Let's build a plane BED 1 . Points E and D 1 lie in the same plane, so we draw a straight line ED 1 .

Points E and B lie in the same plane, so we draw a line EB. Since the faces of a regular quadrangular prism are parallel, we draw a line BF in the face of BB 1 C 1 C parallel to the line ED 1. Points F and D 1 lie in the same plane, so let's draw a straight line FD 1 . We got the required plane BED 1 .

Since the line ED 1 and the line AD lie in the same plane ADD 1, they intersect at the point K, which lies in the plane ABC. Points K and B lie in the planes ABC and BED 1, therefore, the planes ABC and BED 1 intersect along the straight line KB. The desired line of intersection of the planes ABC and BED 1 is built.

b) Find the angle between the planesABC andBed 1

The segment AE is perpendicular to the plane ABC, from the point E we drop the perpendicular EH to the line KB. The point H lies in the plane ABC, then AH is the projection of EH onto the plane ABC. Through the point H there passes a line perpendicular to the inclined line EH, then by the theorem on three perpendiculars the segment AH is perpendicular to the line KB.
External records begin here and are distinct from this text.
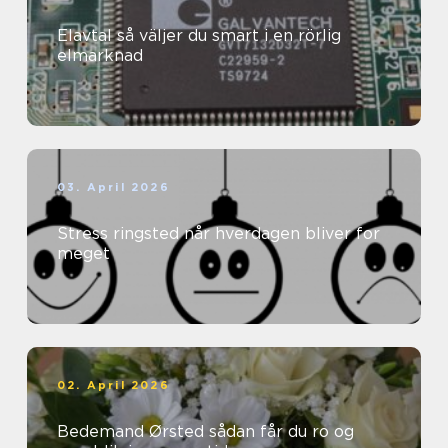
Elavtal så väljer du smart i en rörlig
elmarknad
03. April 2026
Stress ringsted når hverdagen bliver for
meget
02. April 2026
Bedemand Ørsted sådan får du ro og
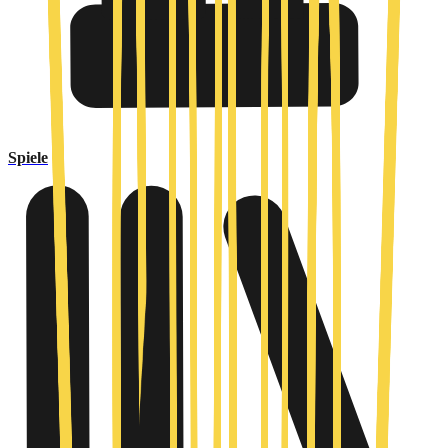
Spiele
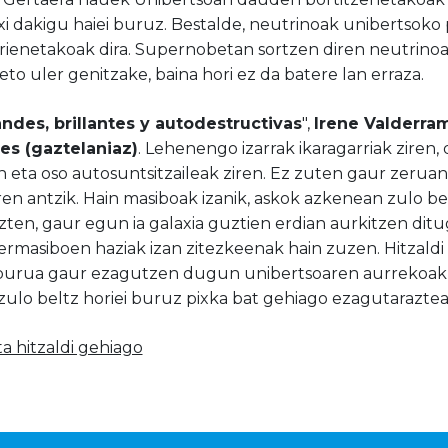
i dakigu haiei buruz. Bestalde, neutrinoak unibertsoko 
rienetakoak dira. Supernobetan sortzen diren neutrinoa
to uler genitzake, baina hori ez da batere lan erraza.
ndes, brillantes y autodestructivas
",
Irene Valderra
res (gaztelaniaz)
. Lehenengo izarrak ikaragarriak ziren, 
n eta oso autosuntsitzaileak ziren. Ez zuten gaur zerua
ren antzik. Hain masiboak izanik, askok azkenean zulo be
zten, gaur egun ia galaxia guztien erdian aurkitzen dit
rmasiboen haziak izan zitezkeenak hain zuzen. Hitzaldi
burua gaur ezagutzen dugun unibertsoaren aurrekoak iz
zulo beltz horiei buruz pixka bat gehiago ezagutaraztea
a hitzaldi gehiago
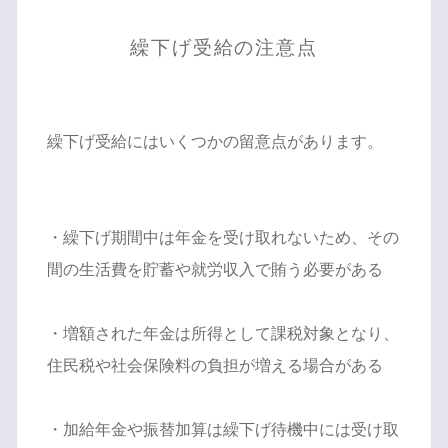
繰下げ受給の注意点
繰下げ受給にはいくつかの留意点があります。
・繰下げ期間中は年金を受け取れないため、その
間の生活費を貯蓄や就労収入で賄う必要がある
・増額された年金は所得として課税対象となり、
住民税や社会保険料の負担が増える場合がある
・加給年金や振替加算は繰下げ待機中には受け取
The angle ∠EHA is the linear angle of the dihedral angle formed by the planes ABC and BED 1 . Angle ∠EHA is the required angle between planes ABC and BED 1 . Let's find the value of this angle.

Consider right triangle EHA (∠A = 90˚):

By condition AE: EA 1 = 1: 3, then AE: AA 1 = 1: 4.

Triangles AKE and A 1 D 1 E are similar, then

A 1 D 1 = 3, AE = 1, A 1 E = AA 1 - AE = 3

Consider a right triangle AKB (∠А = 90˚).